The waterborne disease has killed more than 4,000 people in seven countries over the past two years. Experts blame severe storms, a lack of vaccines, and poor water and sewer systems.
Sandra Mwayera wailed as her older brother slouched next to her in the back seat of a car — he had died from cholera as he waited for treatment among dozens of others outside a hospital in Zimbabwe’s capital, Harare.
“My brother! My brother! Why have you abandoned me?” she pleaded. “Come back, please. Come back!”
In neighboring Zambia, inside the 60,000-seat National Heroes Stadium in the capital, Lusaka, rows of gray cots lined rooms at a makeshift treatment center where 24-year-old Memory Musonda had died. Her family said they were not informed until four days later — the government buried her, and they have yet to locate her grave.
Ms. Musonda’s uncle, Stanley Mwamba Kafula, said the family was “disturbed” and “heartbroken.”
Active outbreaks of cholera, a waterborne bacterial disease, are now raging in five countries in central and southern Africa, ranging from as far north as the Democratic Republic of Congo, and down to Mozambique.
The epidemic has spread over the past two years, infecting more than 220,000 and killing more than 4,000 people in seven countries. This is the deadliest regional outbreak in terms of cases and deaths to hit Africa in at least a decade, said Dr.
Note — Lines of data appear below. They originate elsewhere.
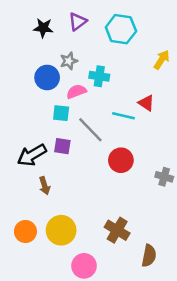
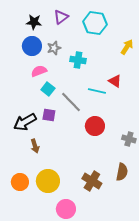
blue circle: (47, 78) -> (32, 46), moved
pink semicircle: (76, 92) -> (39, 71), moved
cyan square: (61, 113) -> (48, 89), turned 32
brown semicircle: (149, 256) -> (122, 172), moved

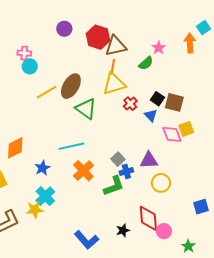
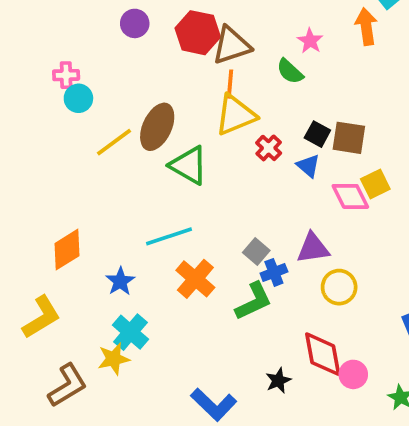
green semicircle: (146, 63) -> (290, 71), turned 91

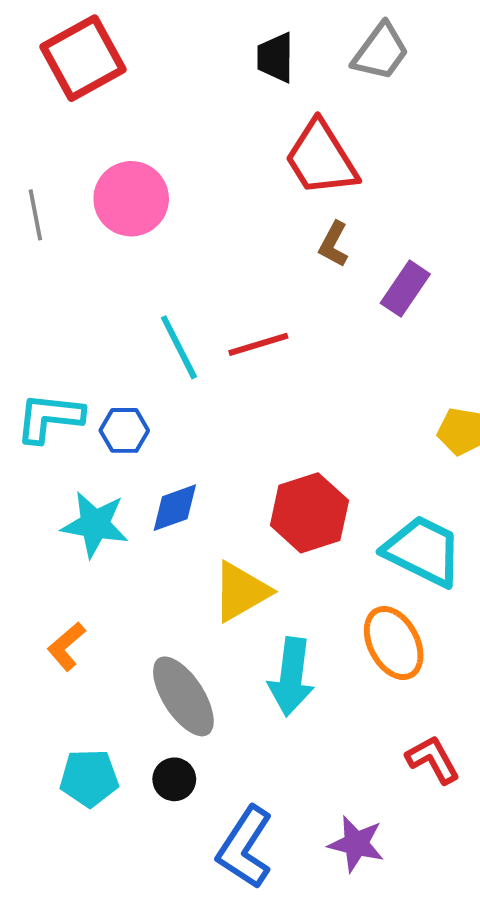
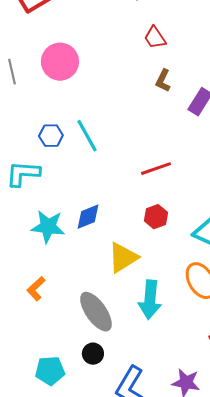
red trapezoid: (321, 158) -> (155, 38), size x0.6
red line: (258, 344) -> (156, 169), moved
blue hexagon: (124, 430) -> (51, 136), moved
red hexagon: (309, 513) -> (156, 217), size x0.6
cyan pentagon: (89, 778) -> (50, 371), moved

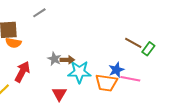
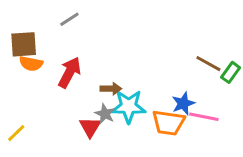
gray star: (54, 59) -> (105, 114), moved
red arrow: (22, 72) -> (69, 72), moved
red triangle: (59, 94) -> (90, 127), moved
Patrick Otim, who oversees the cholera response for the World Health Organization in Africa. Public health workers in Africa say it is rare to see so many cases in so many countries at the same time.
Cholera cases in Africa had actually been on a downward slide and hit a low in 2020, he said. But then came an uptick in West Africa in 2021, followed by the current outbreak in the southern part of the continent.